In June 1827 Charles Tennyson, M.P. for Bletchingley 1826-31, introduced into a
Commons debate on the disfranchisement of East Retford (Notts.) the suggestion
that the two seats concerned should be allocated to 'the Manor of Birmingham', and
sponsored a Bill to this effect. (fn. 45) The attempt to secure direct representation for
Birmingham within an unreformed Commons was abandoned after a year's intermittent discussion and debate, despite the active support of D. S. Dugdale and F.
Lawley, the members for Warwickshire, and E. J. Littleton, member for Staffordshire. (fn. 46) It was revived again in 1830 by Lord John Russell, who unsuccessfully moved
a Bill to secure representation for Manchester, Birmingham, and Leeds, at the expense
of three corrupt boroughs, which should be disfranchised as the occasion arose. (fn. 47)

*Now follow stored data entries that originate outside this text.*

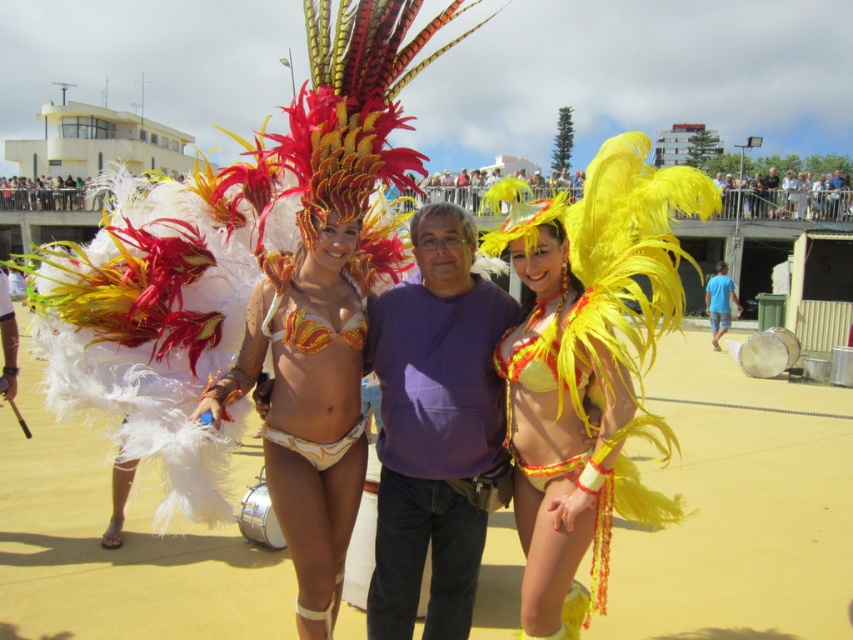 Question: Is shiny sequined bikini top at center positioned at the back of yellow feathered bikini at center?

Choices:
 (A) yes
 (B) no

Answer: (A)

Question: Can you confirm if shiny sequined bikini top at center is wider than yellow feathered bikini at center?

Choices:
 (A) yes
 (B) no

Answer: (A)

Question: Is shiny sequined bikini top at center closer to camera compared to yellow feathered bikini at center?

Choices:
 (A) yes
 (B) no

Answer: (B)

Question: Which of the following is the farthest from the observer?

Choices:
 (A) (299, 301)
 (B) (537, 506)

Answer: (A)

Question: Which point appears closest to the camera in this image?

Choices:
 (A) (254, 307)
 (B) (585, 384)

Answer: (B) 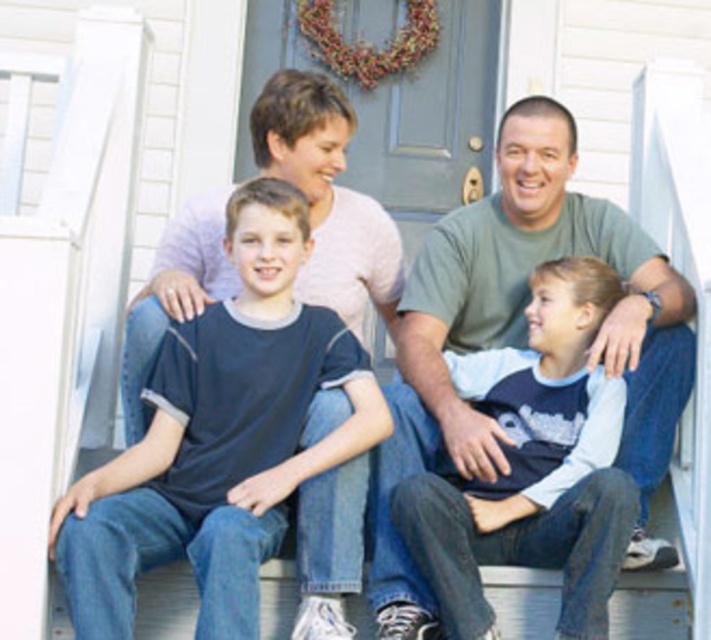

Even as late as February 1831 the Marquess of Chandos attempted to persuade the
Commons to transfer the seats belonging to Evesham (Worcs.) to Birmingham. (fn. 48) By
many members (though not by Russell) such moves for a partial readjustment of the
representation were regarded as the best answer to the growing demand for a general
reform. Thus Palmerston, in supporting Tennyson's Bill, reminded the Commons
in 1828 that 'to extend the franchise to large towns on such occasions as the one in
question was the only mode by which the House could avoid the adoption at some
time or other, of a general plan of reform'. (fn. 49) Conversely the refusal of Parliament to
make any concessions at all to the needs of Birmingham was responsible for inducing
many of her most conservative citizens to give their support to the cause of radical
and general reform.
In May 1827 a meeting was held at J. Beardsworth's Repository to organize local
support for Tennyson's motion. (fn. 50) The Repository was a large building in Cheapside,
close to the Bull Ring, and was normally used by the owner for showing and selling
horses, harness and carriages. (fn. 51) At the meeting Attwood defended universal suffrage
for Birmingham, 'if it was practicable', but the context makes it clear that he did not
in fact regard it as practicable, and he was still opposing its introduction in May
1830. (fn. 52) A committee of 31 was appointed to collect information and to discuss the
regulation of any future Birmingham elections, should a member be secured. Both
Attwood and Parkes were committee members, (fn. 53) but Parkes, who served as joint
secretary January-May 1828, appears to have had the greater influence. According to
his own account he managed to convert the members from a relatively high property
qualification to a ratepayers' franchise, though he failed to 'cram' the ballot 'down
the committee'. Partly as a result of this political capture the committee was disavowed
by the Tories, and the High Bailiff and Overseers refused to meet its accounts once
the parliamentary Bill was seen to have failed. Even so some members of the committee continued to meet together as late as October 1829. (fn. 54)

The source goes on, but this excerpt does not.